A supervisory board member supervises and at the same time acts as a consultant. The supervisory board member is expected to put his insight, wisdom and experience at the service of the company by supporting the management with solid advice. Apparently it doesn’t always work that way. What could be the reason for that?
First of all, there’s a fundamental contradiction between the monitoring function of the supervisory board member and his advisory function. “The police are your best friend” is something that we didn’t believe as kids either. Second, many supervisory board members fall short in performing their monitoring function. They try to do the director’s job or mix their personal interests too much with those of the company. They play power games or are insufficiently informed. If you’re not performing your monitoring function properly, the management obviously won’t take you seriously as an adviser either. Third, advice from a regulator is dangerous by definition. “As a supervisory board member, I advise you to tackle this issue in such and such a way.” Yeah, sure. And what if the management doesn’t follow the advice? What does the “well-intentioned” adviser think of that in his role as a supervisor? It will often mean that a piece of advice is nothing more than a nicely packaged instruction. Fourth, we rarely see that there’s a great feeling of community between the management and the supervisory board, a feeling that together you must safeguard the company’s continuity and prosperity. Not seldom, and certainly when it concerns government-related entities, all kinds of political games are being played or there are even different “camps” and movements within the board. Not really a trust inspiring environment.

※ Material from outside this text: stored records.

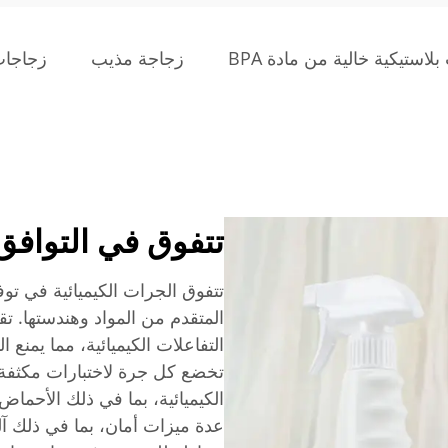
لاستيكية خالية من مادة BPA
زجاجة مذيب
زجاجات
تتفوق في التوافق 
تتفوق الجرات الكيميائية في توف
المتقدم من المواد وهندستها. تق
التفاعلات الكيميائية، مما يمنع 
تخضع كل جرة لاختبارات مكثفة 
الكيميائية، بما في ذلك الأحماض 
عدة ميزات أمان، بما في ذلك آ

What does that mean? Is it better to get rid of that double role and simply acknowledge that the supervisory board member is not an adviser but only (exclusively) a supervisor? I don’t think so. In my opinion it’s mainly a matter of mutual awareness. As part of its internal assessment function, a supervisory board must consider to what extent it is actually living up to performing its advisory role. In other words, the board must consciously and actively fulfill its advisory role and explain its actions in this regard. The management should also be questioned about this matter. At least once a year, the effectiveness of the advisory role must be a prominent item on the agenda. In my opinion, the advisory role must also be mentioned in the supervisory board’s report and account must be given in the annual report. The supervisory board should look in a structural manner at how this role can be better fulfilled. A possible solution could be to appoint one or two supervisory board members (not including the Chairman of the supervisory board) as a special adviser and trusted person within the board. These supervisory board members will then serve as the go-between for the fiduciary and advisory role. In that way trust is turned from a word into an action.